CPU memory movement is still subpar compared to GPUs. AVX512 finally implements "scatter" operations, but GPUs have had highly-optimized "gather-scatter" to __local or __shared__ memory for years (ex: GPUs have 32 banks and 32-load/store units per GPU-compute unit or NVidia SM: that's either 1/2 or 1 load/store unit per GPU shader. AVX512 Skylake however has 3-load/store units across 16 SIMD-threads...)
Intel really needs to write more instructions like "pshufb" to handle more ways for register-to-register movement. It seems like a lot of data-movement in the AVX world is still best handled by AVX -> L1 cache -> back into AVX register (which is limited by the very few load/store units in modern CPUs).
Yeah, you can cheat a lot of cases through pshufb, but that instruction doesn't always work.

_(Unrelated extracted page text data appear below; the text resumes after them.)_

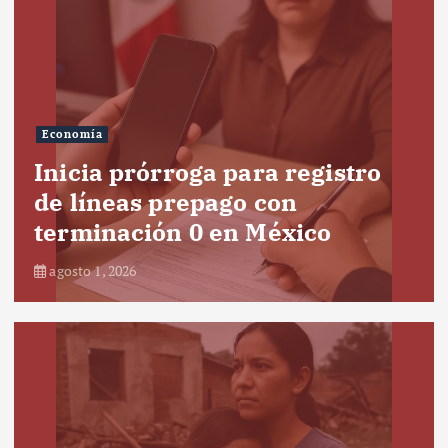
Economía
Inicia prórroga para registro
de líneas prepago con
terminación 0 en México
agosto 1, 2026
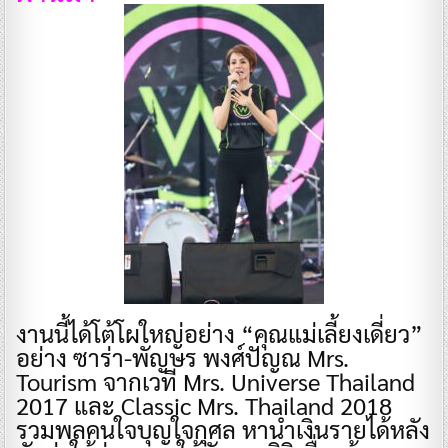
งานนี้ได้โต้โผใหญ่อย่าง “คุณแม่เลี้ยงเดี่ยว”
อย่าง ซาร่า-พัญษร พงศ์ปัญณ Mrs.
Tourism จากเวที Mrs. Universe Thailand
2017 และ Classic Mrs. Thailand 2018
รวมพลคนใจบุญใจกุศล หานำเงินรายได้หลัง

There's something to be said about the brute-force option of 32x load/store units on a GPU-unit and sticking 32-load/store units for all the threads to leverage.
Absolutely agree. Cache lines should be packed with data that is useful together. Memory streaming access patterns should be favored.
> CPU memory movement is still subpar compared to GPUs. AVX512 finally implements "scatter" operations, but GPUs have had highly-optimized "gather-scatter"...
Well, it goes both ways. CPU gather/scatter may be slow, but GPU memory access latency is astronomically high — talking about microseconds. Of course GPUs mask the latency with a ton of hardware threads. CPUs are memory access latency kings by far. GPUs do have amazing memory controllers when you have gather/scatter access patterns, as long as high latency is acceptable.
> Intel really needs to write more instructions like "pshufb" to handle more ways for register-to-register movement.
Yeah, it'd be useful, but not so critical when you're memory bound anyways. I often find myself having a lot of "free computation slots" for data shuffling while the CPU is waiting for the memory. Or in other words, memory stalls.